"""
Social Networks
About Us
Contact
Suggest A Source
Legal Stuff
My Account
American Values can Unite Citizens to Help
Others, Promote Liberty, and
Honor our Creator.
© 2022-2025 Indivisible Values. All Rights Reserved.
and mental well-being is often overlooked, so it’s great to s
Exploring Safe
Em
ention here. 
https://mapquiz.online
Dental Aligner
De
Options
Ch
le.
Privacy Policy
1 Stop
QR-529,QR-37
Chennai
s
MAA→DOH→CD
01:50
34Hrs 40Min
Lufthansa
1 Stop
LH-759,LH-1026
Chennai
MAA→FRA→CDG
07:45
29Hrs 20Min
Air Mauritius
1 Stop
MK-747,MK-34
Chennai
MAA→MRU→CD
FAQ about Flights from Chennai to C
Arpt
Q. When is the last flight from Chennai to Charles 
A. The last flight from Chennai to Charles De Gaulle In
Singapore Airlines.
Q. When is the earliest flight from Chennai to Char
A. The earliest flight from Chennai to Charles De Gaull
"""
What the exercise asks
Respond with one number, namely the count of lines in the entries above that hold the word "When".

Problem solution
2